Item 8.01 Other Events.
As previously disclosed, on May 8, 2019, Zayo Group Holdings, Inc. (the “Company”) entered into an Agreement and Plan of Merger (the “Merger Agreement”) with Front Range TopCo, Inc., a Delaware corporation (“Parent”), and Front Range BidCo, Inc., a Delaware corporation and wholly owned subsidiary of Parent (“BidCo”), providing for the merger of BidCo with and into the Company (the “Merger”), with the Company surviving the Merger as a wholly owned subsidiary of Parent. The Company currently anticipates the closing of the Merger to occur by late first calendar quarter or early second calendar quarter of 2020.
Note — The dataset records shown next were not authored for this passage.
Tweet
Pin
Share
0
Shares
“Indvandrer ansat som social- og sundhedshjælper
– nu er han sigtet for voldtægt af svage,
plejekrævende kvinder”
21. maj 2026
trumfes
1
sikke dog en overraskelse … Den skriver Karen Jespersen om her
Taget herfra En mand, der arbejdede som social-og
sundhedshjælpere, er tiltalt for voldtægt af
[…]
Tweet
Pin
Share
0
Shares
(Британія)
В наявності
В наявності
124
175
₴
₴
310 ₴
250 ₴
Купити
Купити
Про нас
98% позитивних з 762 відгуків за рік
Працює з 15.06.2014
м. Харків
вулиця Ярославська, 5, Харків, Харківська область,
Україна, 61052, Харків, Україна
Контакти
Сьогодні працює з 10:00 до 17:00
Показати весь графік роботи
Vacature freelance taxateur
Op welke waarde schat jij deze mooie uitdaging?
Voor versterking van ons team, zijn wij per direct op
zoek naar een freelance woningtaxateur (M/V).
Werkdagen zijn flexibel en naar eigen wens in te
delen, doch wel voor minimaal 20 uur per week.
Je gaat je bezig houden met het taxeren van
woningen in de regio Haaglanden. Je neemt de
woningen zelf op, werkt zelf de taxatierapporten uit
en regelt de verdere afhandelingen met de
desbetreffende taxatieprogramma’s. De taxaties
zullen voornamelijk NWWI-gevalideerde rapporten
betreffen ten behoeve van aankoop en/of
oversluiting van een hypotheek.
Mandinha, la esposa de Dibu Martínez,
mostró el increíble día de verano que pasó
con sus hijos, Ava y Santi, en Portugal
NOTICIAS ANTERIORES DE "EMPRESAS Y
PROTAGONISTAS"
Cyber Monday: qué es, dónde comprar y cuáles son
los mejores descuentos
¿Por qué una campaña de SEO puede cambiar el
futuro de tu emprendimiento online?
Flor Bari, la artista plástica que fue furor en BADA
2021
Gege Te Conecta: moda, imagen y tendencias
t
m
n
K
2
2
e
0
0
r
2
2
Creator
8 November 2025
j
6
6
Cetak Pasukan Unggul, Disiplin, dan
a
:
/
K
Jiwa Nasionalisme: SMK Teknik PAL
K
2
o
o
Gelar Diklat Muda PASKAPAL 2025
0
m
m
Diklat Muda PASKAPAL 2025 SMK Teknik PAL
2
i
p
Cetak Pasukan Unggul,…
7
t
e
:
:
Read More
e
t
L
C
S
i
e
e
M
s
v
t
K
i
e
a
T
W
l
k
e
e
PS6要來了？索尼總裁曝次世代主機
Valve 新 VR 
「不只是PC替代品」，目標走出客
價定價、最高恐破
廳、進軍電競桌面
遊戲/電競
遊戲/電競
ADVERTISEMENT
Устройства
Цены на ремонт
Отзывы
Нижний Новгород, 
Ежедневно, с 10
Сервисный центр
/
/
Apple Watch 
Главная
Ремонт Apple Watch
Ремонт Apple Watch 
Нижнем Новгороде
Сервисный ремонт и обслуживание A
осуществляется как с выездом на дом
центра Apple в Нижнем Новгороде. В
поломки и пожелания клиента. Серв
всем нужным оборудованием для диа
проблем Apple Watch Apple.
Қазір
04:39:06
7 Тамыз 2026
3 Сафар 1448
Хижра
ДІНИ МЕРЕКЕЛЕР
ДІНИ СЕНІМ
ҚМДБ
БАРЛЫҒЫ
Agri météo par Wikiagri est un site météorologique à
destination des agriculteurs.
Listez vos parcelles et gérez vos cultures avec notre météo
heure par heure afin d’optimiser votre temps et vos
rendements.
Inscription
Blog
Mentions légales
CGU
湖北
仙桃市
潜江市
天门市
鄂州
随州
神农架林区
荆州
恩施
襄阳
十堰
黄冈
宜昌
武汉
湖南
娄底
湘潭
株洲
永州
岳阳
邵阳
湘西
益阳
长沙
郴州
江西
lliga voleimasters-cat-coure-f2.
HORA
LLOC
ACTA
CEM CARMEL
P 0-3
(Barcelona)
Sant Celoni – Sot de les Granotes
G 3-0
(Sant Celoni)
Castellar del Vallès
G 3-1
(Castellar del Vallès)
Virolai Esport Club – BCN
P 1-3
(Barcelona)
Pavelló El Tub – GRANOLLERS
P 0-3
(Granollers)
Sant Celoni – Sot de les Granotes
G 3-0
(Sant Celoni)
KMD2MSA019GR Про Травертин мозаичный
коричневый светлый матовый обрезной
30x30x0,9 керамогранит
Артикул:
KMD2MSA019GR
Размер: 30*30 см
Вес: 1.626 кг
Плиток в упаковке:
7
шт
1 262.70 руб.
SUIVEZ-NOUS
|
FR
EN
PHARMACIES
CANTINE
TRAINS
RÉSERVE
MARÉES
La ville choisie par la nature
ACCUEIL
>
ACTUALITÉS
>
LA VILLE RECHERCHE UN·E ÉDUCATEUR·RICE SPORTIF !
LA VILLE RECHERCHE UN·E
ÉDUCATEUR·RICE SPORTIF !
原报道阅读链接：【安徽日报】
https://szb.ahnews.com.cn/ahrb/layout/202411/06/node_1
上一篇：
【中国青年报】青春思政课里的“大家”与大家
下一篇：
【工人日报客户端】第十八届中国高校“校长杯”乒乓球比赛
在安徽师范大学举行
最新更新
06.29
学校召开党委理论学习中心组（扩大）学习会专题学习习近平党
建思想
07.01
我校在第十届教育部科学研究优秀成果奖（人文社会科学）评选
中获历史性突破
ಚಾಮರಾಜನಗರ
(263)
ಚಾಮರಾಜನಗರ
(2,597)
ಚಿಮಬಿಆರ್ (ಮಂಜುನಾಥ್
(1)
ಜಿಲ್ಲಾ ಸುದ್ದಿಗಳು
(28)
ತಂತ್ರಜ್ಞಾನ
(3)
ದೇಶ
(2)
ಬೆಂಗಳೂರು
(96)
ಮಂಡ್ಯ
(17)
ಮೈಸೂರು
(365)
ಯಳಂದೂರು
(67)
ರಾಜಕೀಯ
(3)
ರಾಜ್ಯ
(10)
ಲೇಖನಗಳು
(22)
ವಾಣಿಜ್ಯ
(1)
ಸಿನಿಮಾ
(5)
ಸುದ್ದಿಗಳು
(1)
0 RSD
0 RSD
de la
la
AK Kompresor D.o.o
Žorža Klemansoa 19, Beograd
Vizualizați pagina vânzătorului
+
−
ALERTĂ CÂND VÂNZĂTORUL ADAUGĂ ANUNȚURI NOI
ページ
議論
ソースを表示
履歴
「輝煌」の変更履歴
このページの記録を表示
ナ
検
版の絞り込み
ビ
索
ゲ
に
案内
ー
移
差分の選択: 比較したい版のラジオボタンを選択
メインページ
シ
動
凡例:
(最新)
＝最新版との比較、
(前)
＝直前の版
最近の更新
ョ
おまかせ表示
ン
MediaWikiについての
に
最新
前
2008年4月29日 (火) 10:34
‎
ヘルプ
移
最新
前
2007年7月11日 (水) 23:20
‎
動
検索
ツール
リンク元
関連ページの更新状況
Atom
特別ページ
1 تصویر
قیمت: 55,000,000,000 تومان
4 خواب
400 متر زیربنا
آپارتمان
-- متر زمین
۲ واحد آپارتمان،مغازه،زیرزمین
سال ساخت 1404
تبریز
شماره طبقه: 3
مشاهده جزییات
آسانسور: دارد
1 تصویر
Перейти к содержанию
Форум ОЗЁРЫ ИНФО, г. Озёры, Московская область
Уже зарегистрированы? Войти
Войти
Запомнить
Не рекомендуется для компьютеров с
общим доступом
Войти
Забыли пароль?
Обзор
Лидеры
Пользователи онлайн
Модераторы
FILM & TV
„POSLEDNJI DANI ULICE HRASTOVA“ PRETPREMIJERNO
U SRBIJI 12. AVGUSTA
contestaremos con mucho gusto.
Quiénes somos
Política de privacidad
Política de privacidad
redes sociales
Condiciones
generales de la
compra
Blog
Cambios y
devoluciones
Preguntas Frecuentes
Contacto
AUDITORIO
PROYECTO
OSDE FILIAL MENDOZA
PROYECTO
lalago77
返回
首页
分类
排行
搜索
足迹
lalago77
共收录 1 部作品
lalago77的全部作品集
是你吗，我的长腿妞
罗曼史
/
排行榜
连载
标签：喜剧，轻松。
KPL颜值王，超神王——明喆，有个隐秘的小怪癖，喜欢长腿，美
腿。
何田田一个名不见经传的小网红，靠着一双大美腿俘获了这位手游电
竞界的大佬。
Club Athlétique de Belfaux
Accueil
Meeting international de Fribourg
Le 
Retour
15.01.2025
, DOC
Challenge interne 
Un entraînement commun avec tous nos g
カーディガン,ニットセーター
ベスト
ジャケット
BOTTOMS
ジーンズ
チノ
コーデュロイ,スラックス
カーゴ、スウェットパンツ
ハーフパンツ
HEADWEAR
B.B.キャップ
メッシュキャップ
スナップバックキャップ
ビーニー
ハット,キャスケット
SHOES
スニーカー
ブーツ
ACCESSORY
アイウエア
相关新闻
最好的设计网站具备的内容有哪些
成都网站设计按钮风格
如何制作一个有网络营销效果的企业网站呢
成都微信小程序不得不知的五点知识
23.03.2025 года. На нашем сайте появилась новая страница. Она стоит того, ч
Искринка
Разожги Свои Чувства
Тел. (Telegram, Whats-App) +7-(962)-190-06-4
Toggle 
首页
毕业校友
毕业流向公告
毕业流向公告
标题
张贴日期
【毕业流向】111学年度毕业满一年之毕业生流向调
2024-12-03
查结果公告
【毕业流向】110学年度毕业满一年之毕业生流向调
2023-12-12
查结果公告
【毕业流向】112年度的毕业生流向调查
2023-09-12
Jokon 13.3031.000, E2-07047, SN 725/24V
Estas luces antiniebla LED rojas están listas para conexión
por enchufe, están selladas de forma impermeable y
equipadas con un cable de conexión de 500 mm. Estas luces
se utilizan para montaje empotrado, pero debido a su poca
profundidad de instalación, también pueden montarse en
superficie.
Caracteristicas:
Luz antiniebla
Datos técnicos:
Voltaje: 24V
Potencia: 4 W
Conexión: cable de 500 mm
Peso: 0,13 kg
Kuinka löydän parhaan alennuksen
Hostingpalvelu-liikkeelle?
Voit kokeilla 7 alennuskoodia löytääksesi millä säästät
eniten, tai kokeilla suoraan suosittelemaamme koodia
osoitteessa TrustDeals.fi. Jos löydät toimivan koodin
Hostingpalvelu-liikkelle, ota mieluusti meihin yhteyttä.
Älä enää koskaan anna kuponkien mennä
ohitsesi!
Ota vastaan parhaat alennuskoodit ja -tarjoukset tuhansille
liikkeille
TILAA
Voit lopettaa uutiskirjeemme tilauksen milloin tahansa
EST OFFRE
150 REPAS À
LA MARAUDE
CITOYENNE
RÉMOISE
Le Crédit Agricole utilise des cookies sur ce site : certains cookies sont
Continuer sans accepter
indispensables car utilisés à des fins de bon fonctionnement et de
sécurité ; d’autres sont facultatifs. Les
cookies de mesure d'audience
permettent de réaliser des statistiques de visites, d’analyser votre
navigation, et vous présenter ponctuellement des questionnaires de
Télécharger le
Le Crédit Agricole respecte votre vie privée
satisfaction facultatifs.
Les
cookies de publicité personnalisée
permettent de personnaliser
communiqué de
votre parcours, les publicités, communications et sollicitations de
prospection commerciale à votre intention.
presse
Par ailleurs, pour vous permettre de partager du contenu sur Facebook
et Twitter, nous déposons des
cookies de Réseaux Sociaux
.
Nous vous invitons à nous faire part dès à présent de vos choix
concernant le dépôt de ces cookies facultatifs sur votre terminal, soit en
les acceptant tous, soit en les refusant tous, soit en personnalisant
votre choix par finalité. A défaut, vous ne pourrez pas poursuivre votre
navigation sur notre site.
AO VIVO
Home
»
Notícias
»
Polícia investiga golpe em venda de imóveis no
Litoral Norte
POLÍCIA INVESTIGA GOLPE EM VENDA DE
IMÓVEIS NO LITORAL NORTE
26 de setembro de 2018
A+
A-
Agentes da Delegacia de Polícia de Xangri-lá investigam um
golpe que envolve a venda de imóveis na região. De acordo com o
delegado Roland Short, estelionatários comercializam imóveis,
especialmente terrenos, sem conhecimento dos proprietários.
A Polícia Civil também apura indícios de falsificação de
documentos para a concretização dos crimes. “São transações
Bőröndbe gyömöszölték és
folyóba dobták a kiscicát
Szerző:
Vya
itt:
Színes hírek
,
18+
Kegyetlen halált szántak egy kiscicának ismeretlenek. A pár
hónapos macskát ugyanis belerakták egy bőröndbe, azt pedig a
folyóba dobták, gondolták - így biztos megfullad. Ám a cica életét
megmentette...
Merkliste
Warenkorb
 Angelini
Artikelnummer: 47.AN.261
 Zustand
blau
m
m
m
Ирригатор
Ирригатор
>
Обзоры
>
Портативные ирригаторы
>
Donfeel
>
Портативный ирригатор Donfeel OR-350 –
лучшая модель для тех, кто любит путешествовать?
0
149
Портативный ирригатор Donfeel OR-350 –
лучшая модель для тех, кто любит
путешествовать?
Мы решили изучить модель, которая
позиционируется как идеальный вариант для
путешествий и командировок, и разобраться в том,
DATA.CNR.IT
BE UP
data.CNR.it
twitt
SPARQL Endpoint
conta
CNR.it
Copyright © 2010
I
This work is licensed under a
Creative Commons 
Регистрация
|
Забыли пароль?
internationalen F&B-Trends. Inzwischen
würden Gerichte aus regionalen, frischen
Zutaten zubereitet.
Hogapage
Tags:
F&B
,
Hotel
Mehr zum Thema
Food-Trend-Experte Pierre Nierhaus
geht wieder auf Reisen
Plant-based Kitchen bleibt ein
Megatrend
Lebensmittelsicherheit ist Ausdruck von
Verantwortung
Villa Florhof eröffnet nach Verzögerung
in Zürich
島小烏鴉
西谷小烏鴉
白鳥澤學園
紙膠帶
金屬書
In connection with the Merger Agreement, on January 17, 2020, BidCo commenced cash tender offers for any and all of the outstanding 6.00% Senior Notes due 2023 (the “2023 Notes”), 6.375% Senior Notes due 2025 (the “2025 Notes”) and 5.750% Senior Notes due 2027 (together with the 2023 Notes and 2025 Notes, the “Notes”), each co-issued by Zayo Group, LLC and Zayo Capital, Inc. In connection with the tender offers, BidCo is soliciting consents of holders of each series of Notes to authorize the elimination of substantially all of the restrictive covenants and certain reporting obligations and the elimination or modification of certain of the events of default and related provisions contained in the applicable indenture governing such Notes. The early tender deadline for each tender offer is 5:00 p.m., New York City time, on January 31, 2020, and each tender offer will expire at 12:00 midnight, New York City time, at the end of the day on February 14, 2020, in each case, unless extended or earlier terminated by BidCo with respect to such tender offer. BidCo’s obligation to consummate the tender offers is subject to the satisfaction or waiver of certain conditions, including, among others, (i) with respect to each series of Notes, the receipt of validly delivered consents to the proposed amendments to the indentures governing such Notes from holders representing at least a majority of the aggregate principal amount of such series of Notes then outstanding and (ii) the substantially concurrent consummation of the Merger on the terms and conditions set forth in the Merger Agreement.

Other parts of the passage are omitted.